The ordeal became the basis of a Discovery Channel documentary directed by John Kavanaugh in 2002. Actual family members were interviewed but their identities were masked in shadow to avoid public recognition – a bit of a bind for Farrands who had convinced his managers, Trapani and Steve Whitney, the idea was ripe for the big screen. He had hoped to connect with the family, “so short of hiring a private detective, I turned to the next best resource: the Internet. After a couple of weeks of surfing and scouring online, I found the mom’s name mentioned in a small blurb in her local church newsletter. The family had of course moved by this time – several states away, in fact. But I lucked out. Not only had I found the right family, but I actually received a return phone call a few days later from Mrs. Snedecker. Like George Lutz, I found her to be completely forthright about what had and hadn’t happened to her family. And like the Lutzes, they had comes across a number of unsavory types who tried to capitalize on and then discredit their story, so there was a bit understandable skepticism when I first proposed my idea for a film.”

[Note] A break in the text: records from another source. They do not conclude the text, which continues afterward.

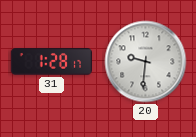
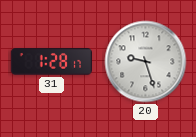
20: 9:31 -> 9:27
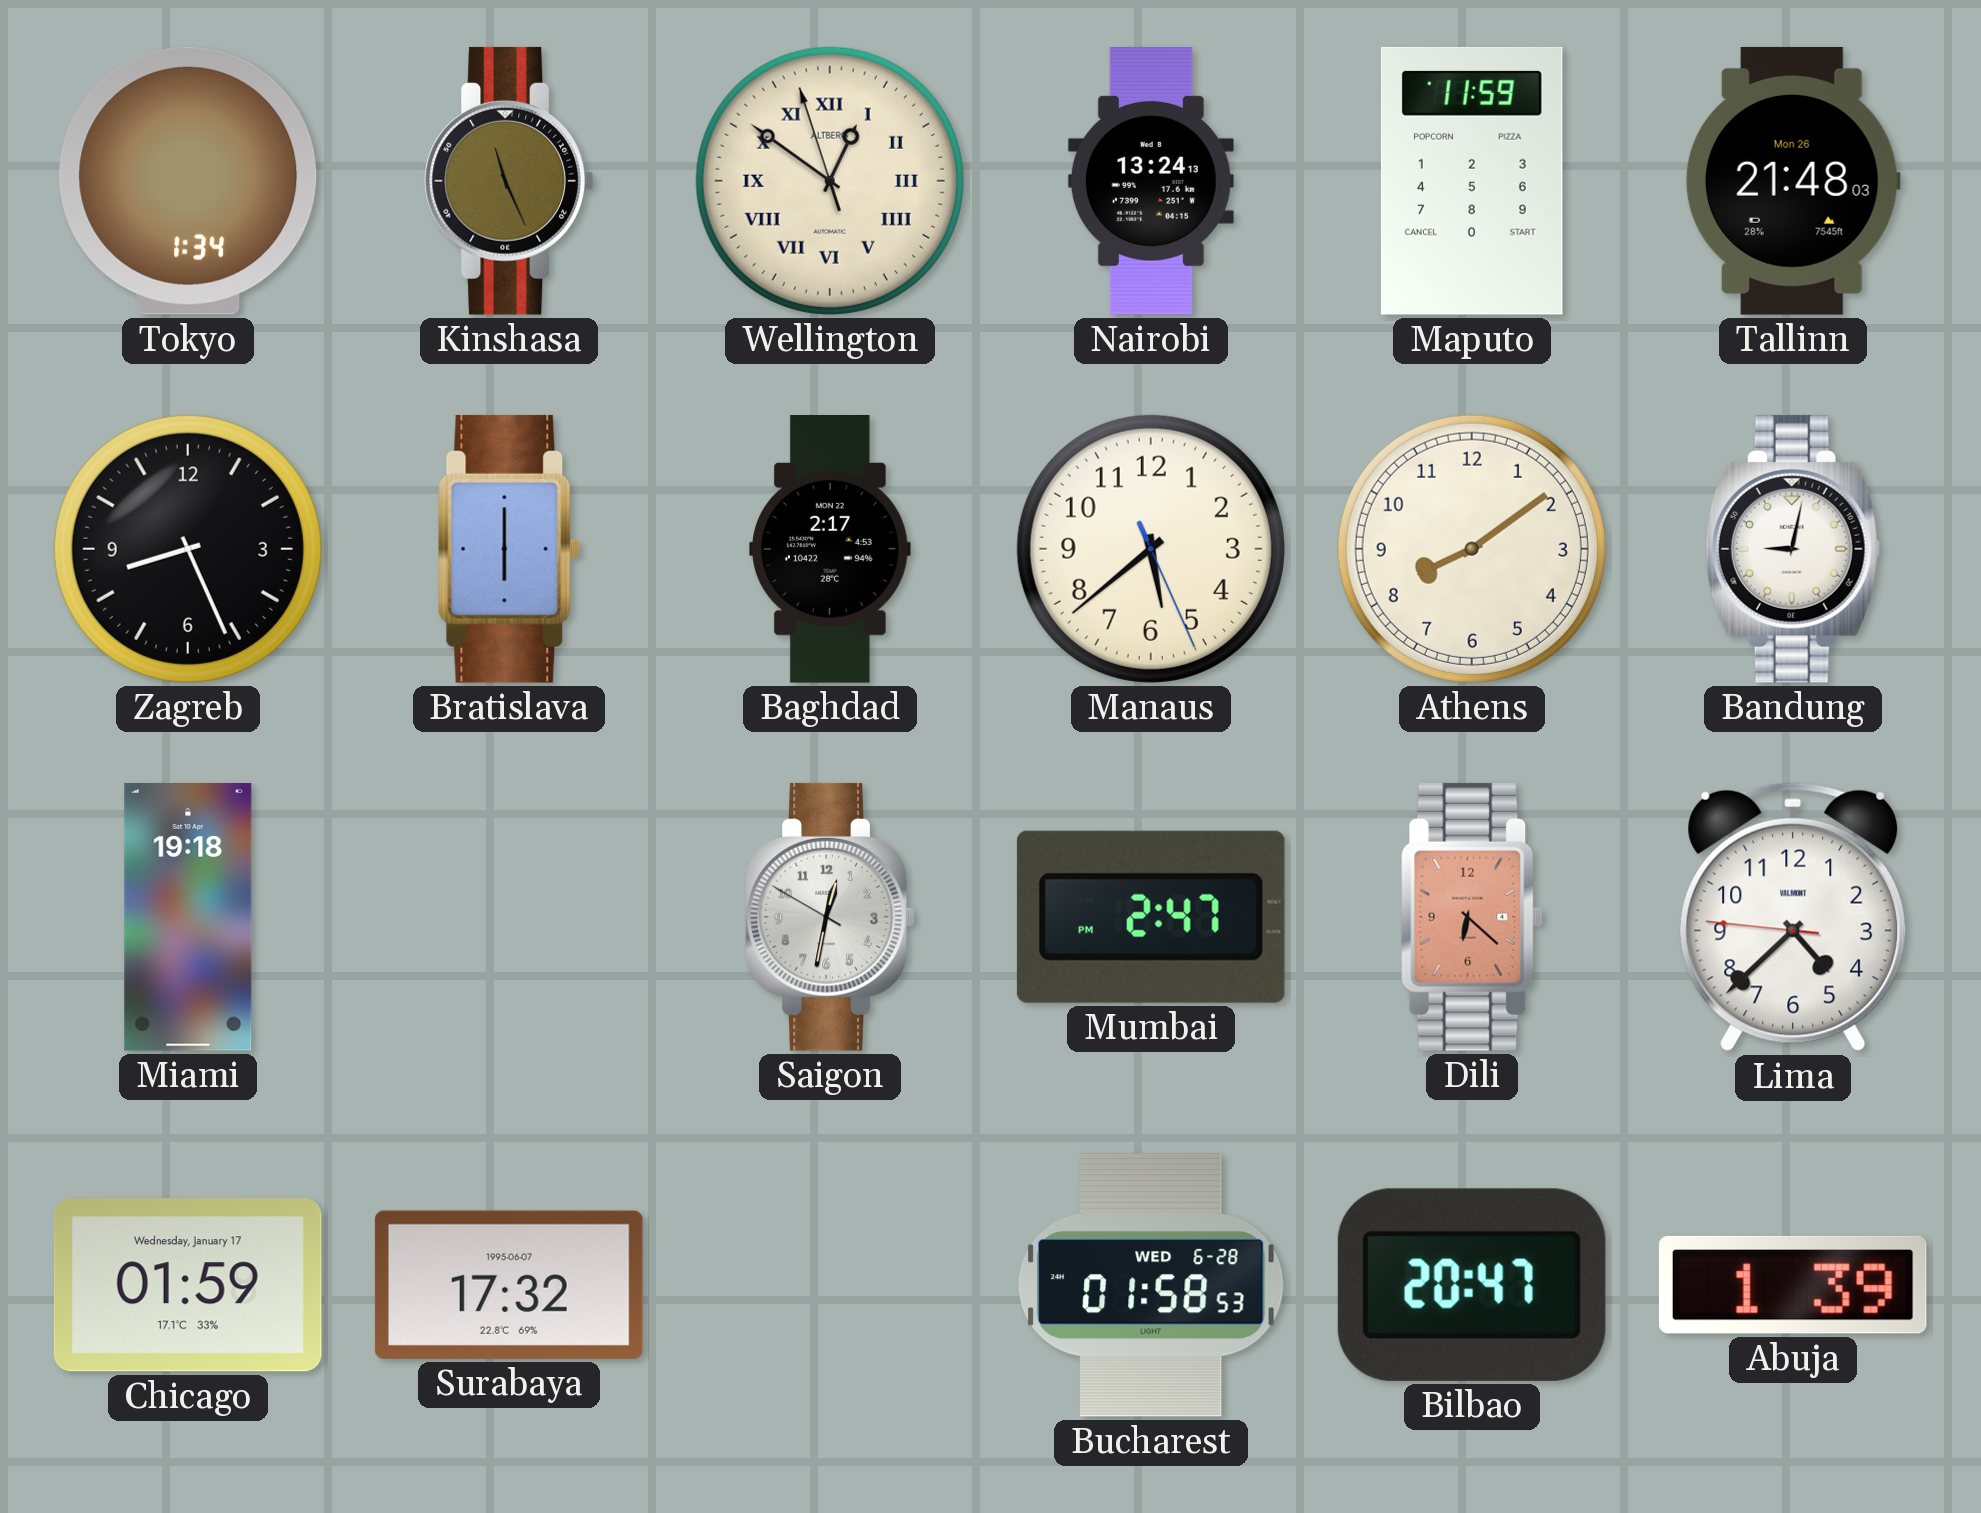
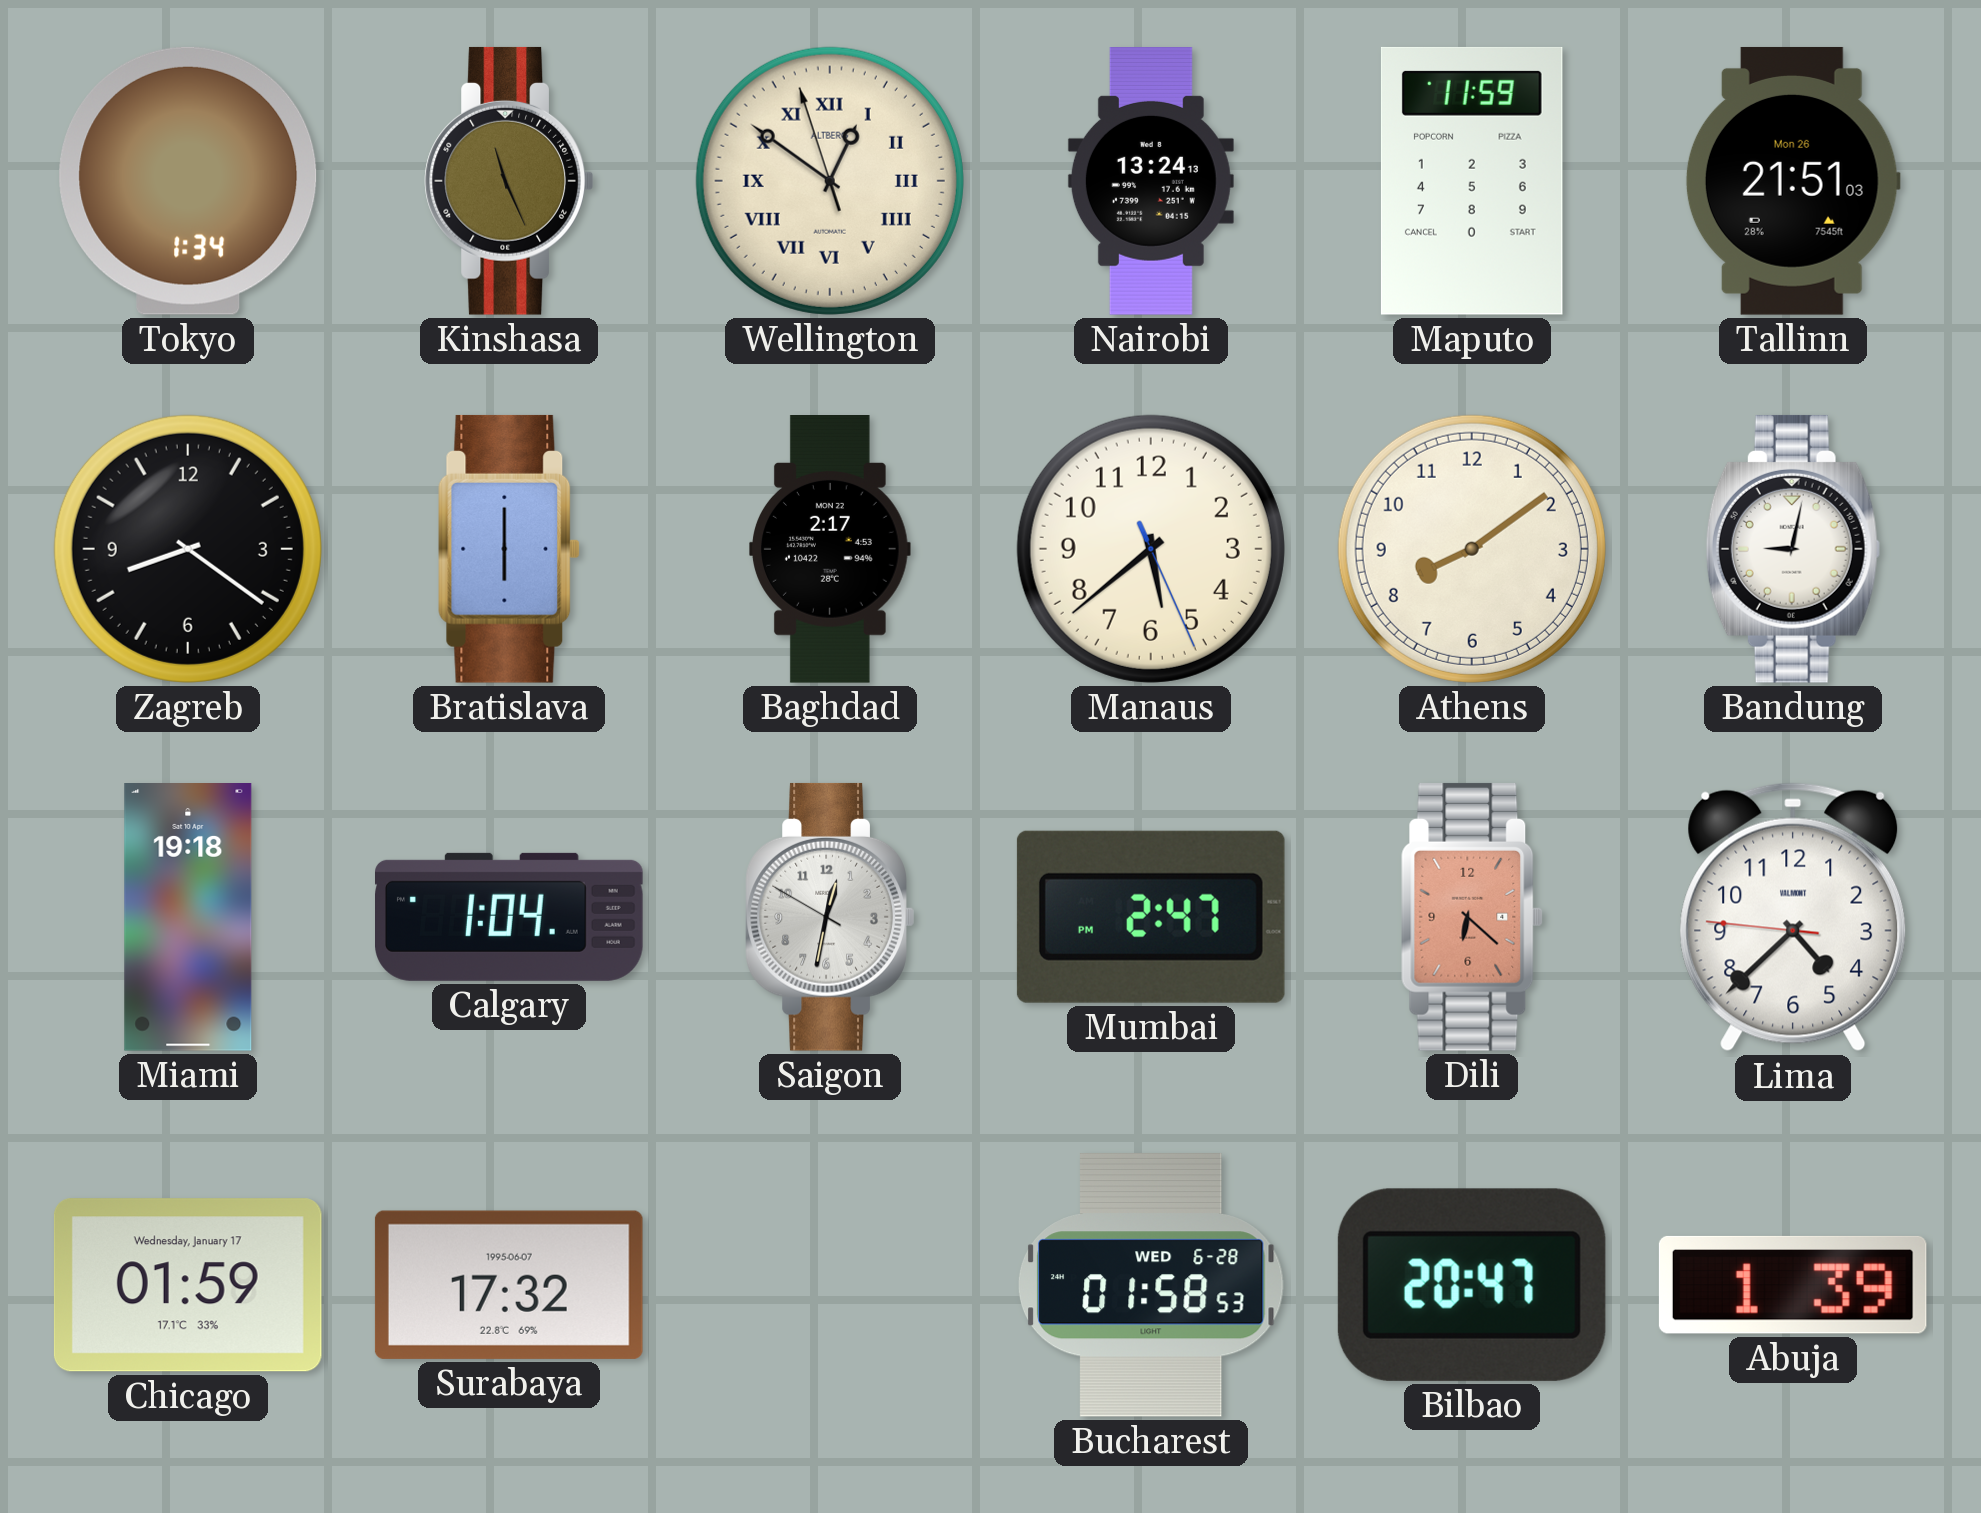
Tallinn: 21:48 -> 21:51
Zagreb: 8:26 -> 8:21
Calgary: none -> 1:04
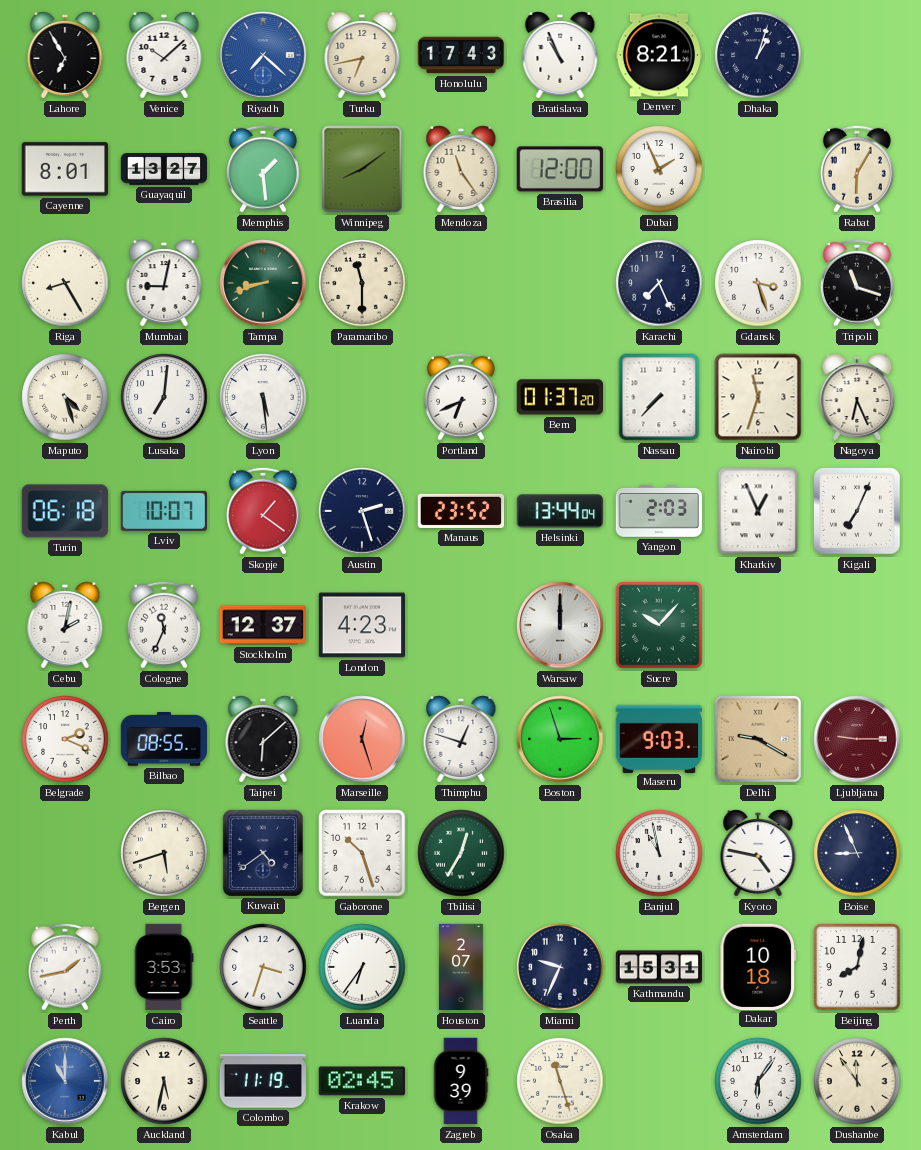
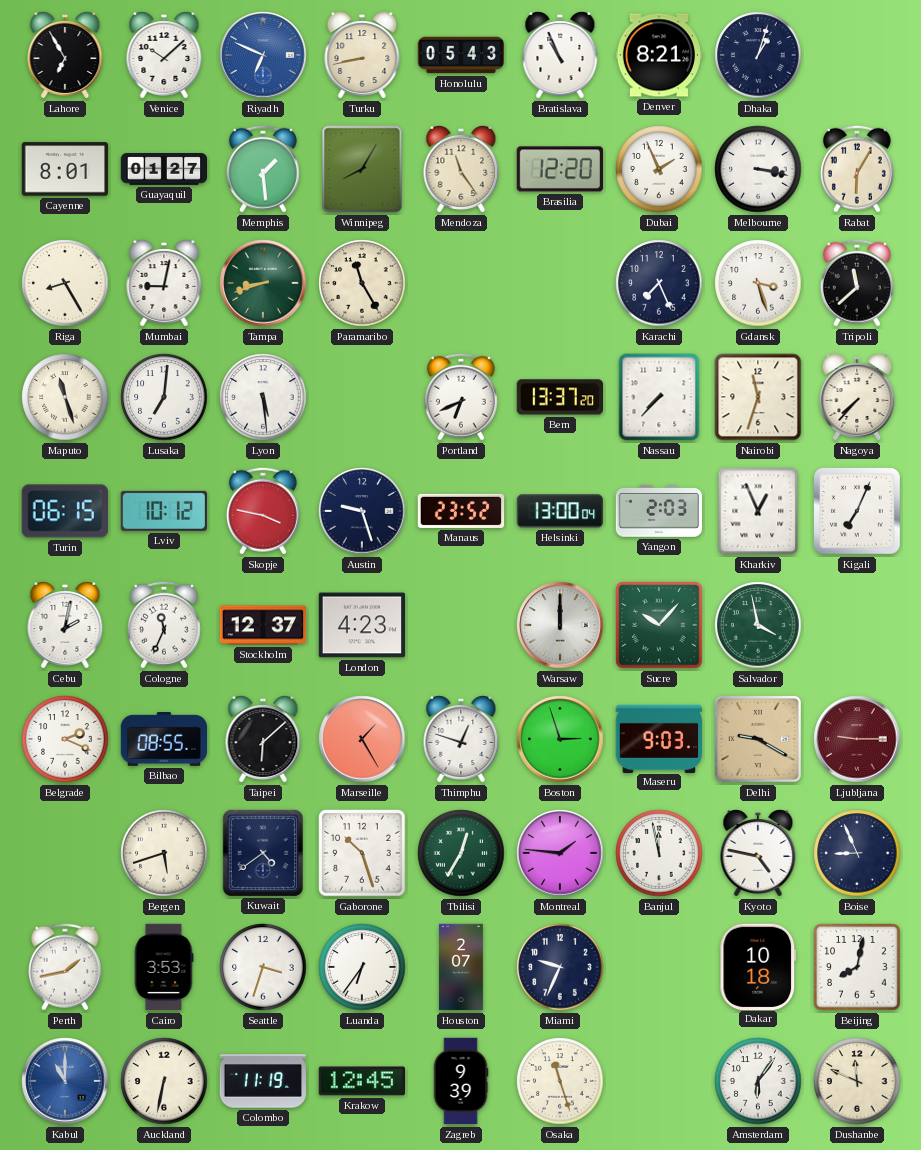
Riyadh: 7:22 -> 6:49
Turku: 6:43 -> 8:43
Honolulu: 17:43 -> 05:43
Guayaquil: 13:27 -> 01:27
Winnipeg: 8:09 -> 8:05
Brasilia: 12:00 -> 12:20
Melbourne: none -> 3:17
Paramaribo: 11:30 -> 11:25
Tripoli: 11:18 -> 11:38
Maputo: 4:27 -> 11:27
Bern: 01:37 -> 13:37
Nagoya: 6:26 -> 7:37
Turin: 06:18 -> 06:15
Lviv: 10:07 -> 10:12
Skopje: 1:21 -> 3:47
Austin: 2:27 -> 9:27
Helsinki: 13:44 -> 13:00
Salvador: none -> 3:58
Marseille: 12:27 -> 1:25
Montreal: none -> 1:46
Banjul: 10:58 -> 11:58
Kathmandu: 15:31 -> none
Auckland: 5:32 -> 6:32
Krakow: 02:45 -> 12:45
Dushanbe: 11:54 -> 11:49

A blessing to commence with the project was given, however, and “Connecticut” was set up at Gold Circle Films, a company already familiar with the supernatural thanks to White Noise and its upcoming sequel. “They understood the idea from the get-go and put a script into development right away. I didn’t attach myself as a writer on the project, as I wasn’t interested in writing another haunted house project on the heels of “Amityville.” But [Tim Metcalfe and Adam Simon] did a great job and their script got us a greenlight to move forward to the next phase.”
Awarded the task with directing “Connecticut” is Australia filmmaker Peter Cornwell – a budding artist who garnered attention with his animated short Ward 13 (see the trailer here). “I think he brings a really interesting visual style and panache that harkens back to a young Carpenter, Cronenberg and even Spielberg.” And stepping in front of the camera, the Hollywood trades have reported Virginia Madsen is a lock to play distressed mother and victim of the supernatural unknown Sara Campbell. “She elevates our project and takes us to a whole new level. And she was in ‘Candyman.’ Enough said!”
Strangely enough, don’t expect cameras to roll in Connecticut – which has become a popular destination for production – location scouting for the film is underway in Canada.